Forex News

The dollar stays stable and the pound falls. Will the U.K. government put a stop to tax cuts? 

The U.S. dollar was stable in early European trading on Friday after another hot U.S. inflation number came out. Sterling, on the other hand, gave up some of its overnight gains as rumours circulated that the UK government was about to abandon plans for large tax cuts that could not be paid for.

At 3:10 ET (07:10 GMT), the Dollar Index, which compares the dollar to a basket of six other currencies, went up 0.1% to 112.350, putting it back on track after falling 0.5% in the previous session.

Investors seem to have ignored data that showed U.S. consumer prices went up more than expected in September. This is because sharp gains on global stock markets have made people more willing to take risks.

The U.S. dollar has been going up and up as rising inflation, fears of a recession, and worries about central bank policies around the world have made people less willing to take risks.

Citigroup says that the dollar is likely to keep going up until the current slowdown in the world economy is over and growth starts to pick up again.

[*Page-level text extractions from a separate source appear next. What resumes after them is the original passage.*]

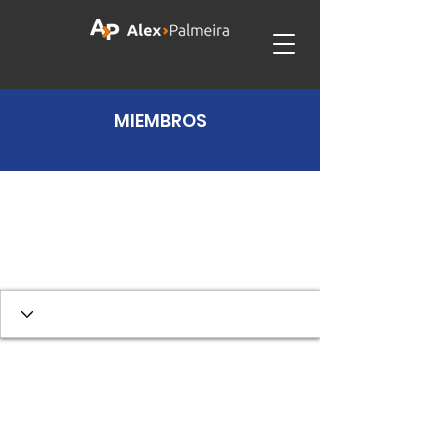
MIEMBROS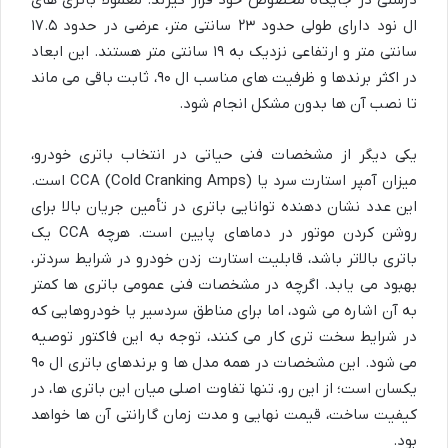
ال نود دارای طولی حدود ۲۳ سانتی متر، عرضی در حدود ۱۷.۵
سانتی متر و ارتفاعی نزدیک به ۱۹ سانتی متر هستند. این ابعاد
در اکثر برندها و ظرفیت های مناسب ال ۹۰، ثابت باقی می ماند
تا نصب آن ها بدون مشکل انجام شود.
یکی دیگر از مشخصات فنی حیاتی در انتخاب باتری خودرو،
میزان آمپر استارت سرد یا CCA (Cold Cranking Amps) است.
این عدد نشان دهنده توانایی باتری در تأمین جریان بالا برای
روشن کردن موتور در دماهای پایین است. هرچه CCA یک
باتری بالاتر باشد، قابلیت استارت زدن خودرو در شرایط سردتر،
بهبود می یابد. اگرچه در مشخصات فنی عمومی باتری ها کمتر
به آن اشاره می شود، اما برای مناطق سردسیر یا خودروهایی که
در شرایط سخت تری کار می کنند، توجه به این فاکتور توصیه
می شود. این مشخصات در همه مدل ها و برندهای باتری ال ۹۰
یکسان است؛ از این رو، تنها تفاوت اصلی میان این باتری ها، در
کیفیت ساخت، قیمت نهایی و مدت زمان گارانتی آن ها خواهد
بود.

Analysts at the bank said, “We think a top in the dollar needs a bottom in global growth.” “In order to change the direction of the dollar, the story needs to change.”

GBP/USD fell 0.2% to 1.1303 after gaining sharply overnight on reports that the U.K. government might change its mind about its plans for big tax hikes that won’t be paid for.

Finance Minister Kwasi Kwarteng cut short his trip to Washington on Thursday night after hearing that Prime Minister Liz Truss is thinking about reversing more of her government’s controversial “mini-budget.”

Plans to borrow money to pay for a huge tax hike hurt the U.K. bond market and the value of the pound. The Bank of England stepped in to calm things down by announcing an emergency bond-buying programme that will end later Friday.

EUR/USD stayed the same at 0.9773 after Germany’s wholesale price index rose 19.9% year-over-year and 1.6% month-over-month in September. This was mostly due to higher costs for raw materials and intermediate products.

This comes after data from Thursday showed that the country’s consumer inflation rose 10.9% year-over-year when compared to other European countries. This made the European Central Bank feel more pressure to keep raising interest rates.

USD/JPY went up 0.2% to 147.47, which is just below the 32-year high of 147.66 that was seen in the previous session. This means that investors are still on the lookout for intervention, as Japanese officials are likely to support the weak currency.

Both AUD/USD and NZD/USD went up because people were more willing to take risks. AUD/USD went up 0.5% to 0.6331 and NZD/USD went up 0.7% to 0.5669.

USD/CNY went up 0.1% to 7.1773 after data showed that Chinese CPI inflation rose to its highest level since April 2020. However, PPI inflation fell in September, which shows that China’s manufacturing sector is still weak this year because of COVID.